Can the exposure compensation be adjusted quickly and easily in manual mode (auto iso) whilst looking through the viewfinder?
Hi Tony, I’m afraid I don’t have a Fujifilm camera (and it may differ from model to model) to be able to answer with 100% certainty. However from memory I believe it can be done on the ones I’ve used.
@@WayneRobertsonPhotography hi Wayne thanks for your reply. Apologies, I thought you had the X-H2S. Must have got it wrong.
I'd say this lens is what ultimately pushed me over to go switch systems. The Nikon 180-600 (f/6.3 at 600) is about 100€ cheaper, the Sony 200-600 (also f/6.3) about 500€ cheaper. Why does this f/8 APS-C zoom cost more than those very good Full Frame options? Wasn't APS-C supposed to be more affordable? Fuji's price policies have been more than questionable lately and as soon as Nikon announced their 180-600 I ordered it plus a Z8 to replace my X-H2. I'd suggest testing the new bodies before buying. On my X-H2 the subject detection is really good, always on point, but half the images are still out of focus for no apparent reason. This seems to only be the case when using subject detection though.
For example because the Nikon and Sony lenses are much heavier. For example because the XF 150-600 has NO distortion. As a zoom. At ALL focal lenghths! And when your pictures are not in focus try this: Boost ON. Focuspriority AF-S and AF-C. AF+MF OFF, otherwise you fall back to releasepriority. And try AF-C Settings 2 (with the 🐆). Cheers! 📷
@@Powerland56 the Sony and Nikon lenses are amazing optically, I doubt that the Fuji lens is any better. And of course, a f/8 lens is going to be lighter, it's very much a compromise though. As for the AF, I've been using Fuji for years, I know and tried everything.
Thanks to you both for sharing your thoughts and experiences!
Fuji is broadest zoom in class, lightest in class, and made in Japan with outstanding quality (probably costing a bit more as a result). It is also par focal. Image quality is outstanding-no weaknesses so far as I can tell. Where I’m from it costs the same as the Sony and more than the Nikon. It’s way less than the Canon 100-500. Fuji delivered a different compromise here, I think, and prioritized portability over aperture. 1 stop of aperture (or less) is pretty moot, imo. It could be a fixed f/5.6 and it would still not save me most of the time. But definitely if you don’t like it, buy something else!

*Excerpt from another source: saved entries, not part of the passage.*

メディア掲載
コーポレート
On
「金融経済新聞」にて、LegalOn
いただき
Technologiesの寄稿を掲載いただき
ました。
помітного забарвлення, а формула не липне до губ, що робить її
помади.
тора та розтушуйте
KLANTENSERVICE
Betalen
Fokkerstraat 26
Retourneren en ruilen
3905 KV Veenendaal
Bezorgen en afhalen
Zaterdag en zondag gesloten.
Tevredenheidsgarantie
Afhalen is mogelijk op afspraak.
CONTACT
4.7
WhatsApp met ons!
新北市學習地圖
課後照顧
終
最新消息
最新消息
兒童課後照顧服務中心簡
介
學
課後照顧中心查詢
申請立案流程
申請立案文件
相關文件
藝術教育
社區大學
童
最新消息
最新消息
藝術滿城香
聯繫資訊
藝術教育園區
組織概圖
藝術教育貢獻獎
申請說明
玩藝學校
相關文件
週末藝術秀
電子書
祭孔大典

Simply because they aren't equivalent focal length
Thanks for sharing your experiences with the lens. I am still very much on the fence about upgrading my 100-400 to this lens. I completely agree with you about the 600mm aperture being a bit of a non-sequitur. To get to a similar focal length with the XF100-400 I have to use the 1.4x teleconverter and that automatically increases the minimum aperture to f8. Fair enough, that is the same as the 150-600 only it isn't because the image degrades when using the TC and I have to stop down to f9 or f11 (optimal) to maintain sharpness. If the 150-600 really does deliver sharp images as f8 that is an extra stop of light compared the XF100400+TC1.4x. What is holding me back a bit is the additional weight although there is only 100g in it. This is because at my age (68) I am already finding that the X-H2S, XF100-400 and TC1.4x combination is already a bit heavy. Decision, decisions but thank you for your thoughts.

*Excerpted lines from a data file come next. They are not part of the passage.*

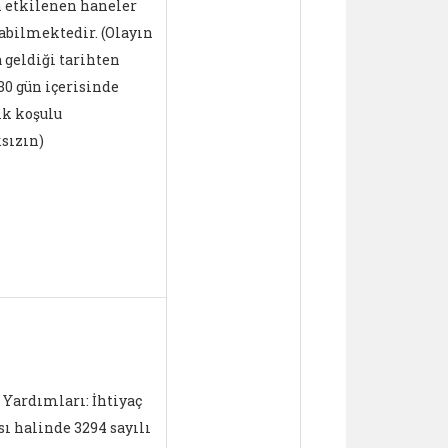
 etkilenen haneler
Düşmesi Fe
abilmektedir. (Olayın
4.500 TL'ye 
geldiği tarihten
• Geçimini 
30 gün içerisinde
Hayvancılı
k koşulu
Muhtaç Hane
sızın)
TL'ye kadar,
• Afetzedel
Tahliyeler
Sağlanması
4.500 TL’ye
verilmekte
Barınma
Yardımları:
göre ve yar
Yardımları: İhtiyaç
belirlenmiş
ı halinde 3294 sayılı
haiz olmak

Thanks for watching and for sharing your thoughts, hopefully you will settle on a decision! My lens is definitely sharp at 600mm and f/8.

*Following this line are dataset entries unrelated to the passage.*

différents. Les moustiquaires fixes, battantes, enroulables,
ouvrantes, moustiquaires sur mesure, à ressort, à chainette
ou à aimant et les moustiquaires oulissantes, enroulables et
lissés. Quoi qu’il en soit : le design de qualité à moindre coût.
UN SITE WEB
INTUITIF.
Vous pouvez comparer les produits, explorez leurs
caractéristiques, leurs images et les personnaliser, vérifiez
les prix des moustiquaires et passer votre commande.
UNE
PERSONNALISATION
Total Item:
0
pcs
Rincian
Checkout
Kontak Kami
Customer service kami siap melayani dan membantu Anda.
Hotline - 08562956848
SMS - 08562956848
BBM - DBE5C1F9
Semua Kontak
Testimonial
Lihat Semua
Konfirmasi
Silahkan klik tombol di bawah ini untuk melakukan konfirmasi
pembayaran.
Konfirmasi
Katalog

The 200mm F2 would indeed be quite a bit better in most scenarios. However, it costs so much more then the 150-600. So in my opinion the 150-600 has a much better value.
Not sure how anyone can make the case for f8 on a crop sensor being adequate for anything other than midday wildlife photography at certain angles with clean / distant backgrounds. Fuji could have easily made this a 150-600 f5-6.3 at roughly the same size & weight as Sony 200-600 f5.6-6.3, but they really think another 8 oz is a deal breaker? Would have hit a home run attracting people to the X system instead of appealing to the fanniest of fanbois, causing many photogs to switch systems entirely… btw xt-3 pairs nicely with the Tamron 150-500 at nearly half the cost.